> [Information]
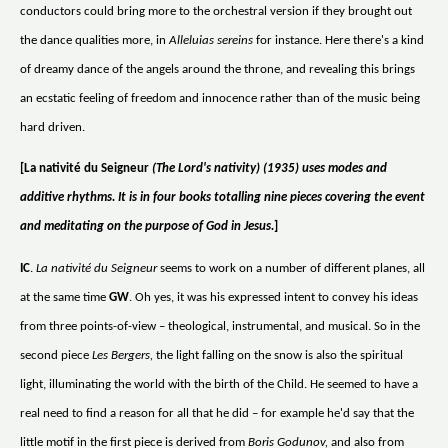
conductors could bring more to the orchestral version if they brought out
the dance qualities more, in
Alleluias sereins
for instance. Here there's a kind
of dreamy dance of the angels around the throne, and revealing this brings
an ecstatic feeling of freedom and innocence rather than of the music being
hard driven.
[La nativité du Seigneur
(The Lord's nativity) (1935) uses modes and
additive rhythms. It is in four books totalling nine pieces covering the event
and meditating on the purpose of God in Jesus.
]
IC
.
La nativité du Seigneur
seems to work on a number of different planes, all
at the same time
GW
. Oh yes, it was his expressed intent to convey his ideas
from three points-of-view – theological, instrumental, and musical. So in the
second piece
Les Bergers,
the light falling on the snow is also the spiritual
light, illuminating the world with the birth of the Child. He seemed to have a
real need to find a reason for all that he did – for example he'd say that the
little motif in the first piece is derived from
Boris Godunov,
and also from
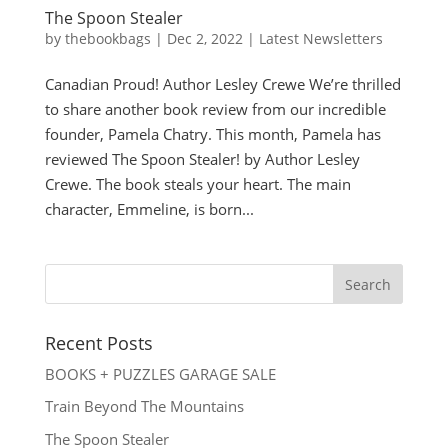
The Spoon Stealer
by
thebookbags
|
Dec 2, 2022
|
Latest Newsletters
Canadian Proud! Author Lesley Crewe We’re thrilled
to share another book review from our incredible
founder, Pamela Chatry. This month, Pamela has
reviewed The Spoon Stealer! by Author Lesley
Crewe. The book steals your heart. The main
character, Emmeline, is born...
Recent Posts
BOOKS + PUZZLES GARAGE SALE
Train Beyond The Mountains
The Spoon Stealer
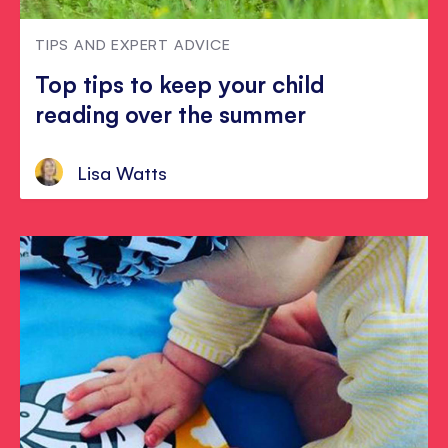
TIPS AND EXPERT ADVICE
Top tips to keep your child
reading over the summer
Lisa Watts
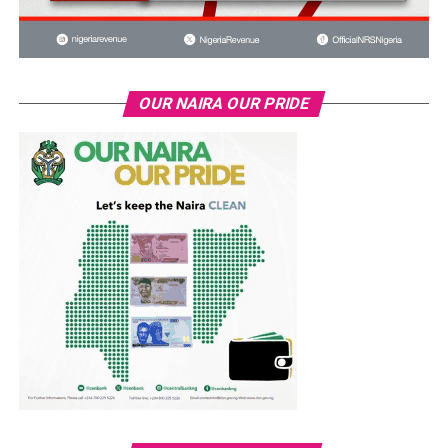
OUR NAIRA OUR PRIDE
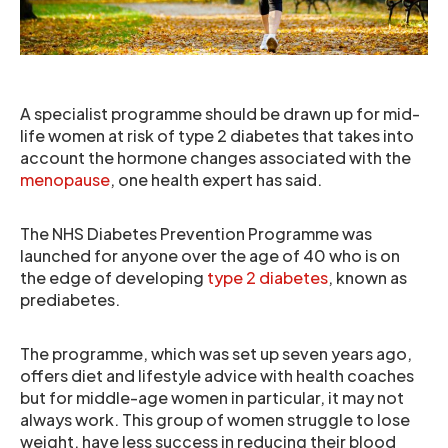
A specialist programme should be drawn up for mid-
life women at risk of type 2 diabetes that takes into
account the hormone changes associated with the
menopause
, one health expert has said.
The NHS Diabetes Prevention Programme was
launched for anyone over the age of 40 who is on
the edge of developing
type 2 diabetes
, known as
prediabetes.
The programme, which was set up seven years ago,
offers diet and lifestyle advice with health coaches
but for middle-age women in particular, it may not
always work. This group of women struggle to lose
weight, have less success in reducing their blood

> [Exercise description] Among the lines above, repeat exactly those from the line with "from three points-of-view" to the line with "real need to", counting both ends.

> [Answer section]
from three points-of-view – theological, instrumental, and musical. So in the
second piece
Les Bergers,
the light falling on the snow is also the spiritual
light, illuminating the world with the birth of the Child. He seemed to have a
real need to find a reason for all that he did – for example he'd say that the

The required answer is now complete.